Anche l'auto usata rimane nello scaffale

Nel primo bimestre aumento del 3,75%, ma a marzo c'è rallentamento

27 marzo 2013 - 8:00

Gli italiani comprano sempre meno auto nuove (immatricolazioni scese nel mese scorso del 17,41%) e compensano in parte, con l'usato. E' un effetto della crisi economica del nostro Paese ma anche dell'incertezza politica. Quindi l'auto rimane sempre più nello scaffale e sono in pochi quelli che decidono di riporla nel carrello degli acquisti. Nonostante le formule per il nuovo di una quota mensile da pagare, stile Usa, sono in molti che non si possono permettere questa cifra per approdare al nuovo. Inversione di rotta verso l'auto di seconda o terza mano.

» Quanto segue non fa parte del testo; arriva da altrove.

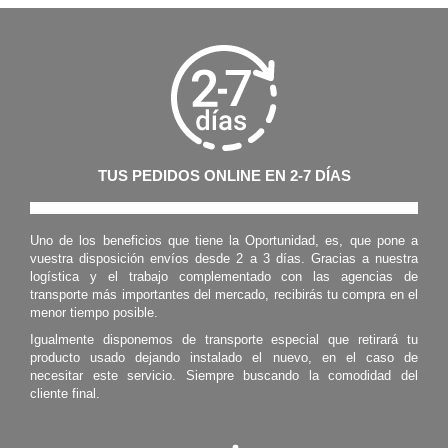
TUS PEDIDOS ONLINE EN 2-7 DÍAS
Uno de los beneficios que tiene la Oportunidad, es, que pone a
vuestra disposición envíos desde 2 a 3 días. Gracias a nuestra
logística y el trabajo complementado con las agencias de
transporte más importantes del mercado, recibirás tu compra en el
menor tiempo posible.
Igualmente disponemos de transporte especial que retirará tu
producto usado dejando instalado el nuevo, en el caso de
necesitar este servicio. Siempre buscando la comodidad del
cliente final.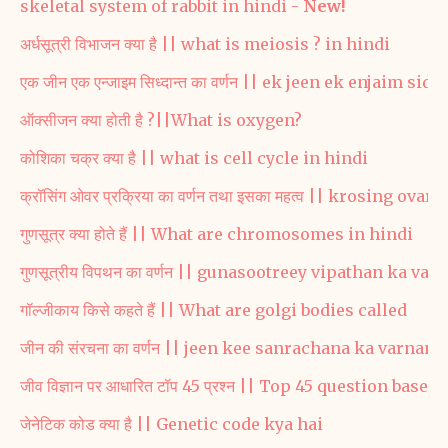
skeletal system of rabbit in hindi -
New!
अर्धसूत्री विभाजन क्या है || what is meiosis ? in hindi
एक जीन एक एन्जाइम सिध्दान्त का वर्णन || ek jeen ek enjaim s
ऑक्सीजन क्या होती है ?||What is oxygen?
कोशिका चक्र क्या है || what is cell cycle in hindi
क्रॉसिंग ओवर प्रक्रिया का वर्णन तथा इसका महत्व || krosing 
गुणसूत्र क्या होते हैं || What are chromosomes in hindi
गुणसूत्रीय विपथन का वर्णन || gunasootreey vipathan ka var
गॉल्जीकाय किसे कहते हैं || What are golgi bodies called
जीन की संरचना का वर्णन || jeen kee sanrachana ka varnan
जीव विज्ञान पर आधारित टॉप 45 प्रश्न || Top 45 question base
जेनेटिक कोड क्या है || Genetic code kya hai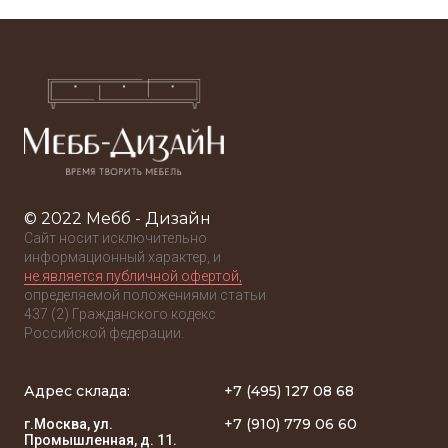
© 2022 Мебб - Дизайн
Сайт носит исключительно
информационный характер, и
не является публичной офертой,
определяемой положениями статьи
437 (2) Гражданского кодекс
Российской федерации.
Адрес склада:
+7 (495) 127 08 68
+7 (910) 779 06 60
г.Москва, ул.
Промышленная, д. 11.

Basta gettare uno sguardo nei piazzali delle reti di vendita per rendersi conto dell'inevaso e della difficoltà del concessionario per smaltire il parco usato.

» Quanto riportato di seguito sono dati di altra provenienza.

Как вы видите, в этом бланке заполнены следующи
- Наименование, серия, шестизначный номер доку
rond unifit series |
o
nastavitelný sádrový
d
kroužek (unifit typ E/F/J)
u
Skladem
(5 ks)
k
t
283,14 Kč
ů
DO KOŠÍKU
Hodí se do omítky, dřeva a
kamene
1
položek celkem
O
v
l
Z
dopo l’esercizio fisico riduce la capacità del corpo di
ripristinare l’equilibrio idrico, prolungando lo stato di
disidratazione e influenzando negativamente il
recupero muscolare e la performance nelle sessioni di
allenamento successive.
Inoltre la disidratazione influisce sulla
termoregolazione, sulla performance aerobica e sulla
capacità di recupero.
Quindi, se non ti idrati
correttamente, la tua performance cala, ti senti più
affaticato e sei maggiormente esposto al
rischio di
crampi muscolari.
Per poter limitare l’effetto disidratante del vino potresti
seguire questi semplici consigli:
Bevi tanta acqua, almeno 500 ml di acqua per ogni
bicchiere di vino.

QUAGLIANO: C'E' UN INDICE DI DIFFICOLTA' – “Anche la circostanza che il mercato dell'usato sia meno coinvolto nella crisi dell'auto è però un chiaro indicatore di difficoltà in quanto è legato al fatto che un numero crescente di automobilisti cambia le auto ormai da tempo mature per la sostituzione, non con auto nuove, ma con auto usate più giovani di quelle sostituite” – ha spiegato Gian Primo Quagliano, responsabile del Centro Studi Promotor di Bologna.

OGNI GIORNO CHIUDE UN CONCESSIONARIO – Ogni giorno chiude un concessionario d'auto nel nostro Paese e la rete di vendita per rilanciare il settore chiede la riduzione delle imposte e del carburante, misure di sostegno al credito al consumo e nuovi incentivi alla rottamazione già finiti in un baleno.

PRIMO BIMESTRE POSITIVO – Nel primo bimestre i trasferimenti di proprietà sono aumentati del 3,57% ma i primi dati di marzo segnano una preoccupante inversione di tendenza. Comunque la proiezione vedrebbe un 2013 ad una quota superiore a 4.600.000 unità con un incremento del 10% rispetto al 2012. Un cauto ottimismo tutto da verificare nei prossimi mesi. Il mercato dell'usato dal 2004 al 2012 si è sempre aggirato intorno ai 4 milioni con punta di 5 milioni nel 2007. Le radiazioni sono state 1.434.934, le minivolture 1.675.003, i km zero 5.765. In gennaio 2013 i passaggi di proprietà sono stati 370.141.

FIAT SUL PODIO PIU' ALTO – In gennaio Fiat guida la graduatoria dell'usato con 95.344, seguono Volkswagen con 24.428 e Ford con 22.576. Quindi Lancia (21.393), Opel (18.953), Renault (18.896), Mercedes (17.571), Peugeot (14.956), Citroën (14.896), Bmw (14.725), Audi (14.328), Alfa Romeo (13.315), ToyotaLexus (11.856), Smart (10.052), Nissan (7.353), Chevrolet (4.884). Fiat da molti anni ha lanciato la formula “usato sicuro” e “l'auto del dipendente” con prezzi chiari riportati sul parabrezza delle vetture. Formula rilevatasi sempre vincente e molto gradita dagli acquirenti.

IN SICILIA CATANIA BATTE PALERMO – A livello di passaggi netti la Sicilia in gennaio 2013 ne ha registrato 18.094 con Catania leader con 4.259 su Palermo 4.263, fanalino di coda Enna con 621.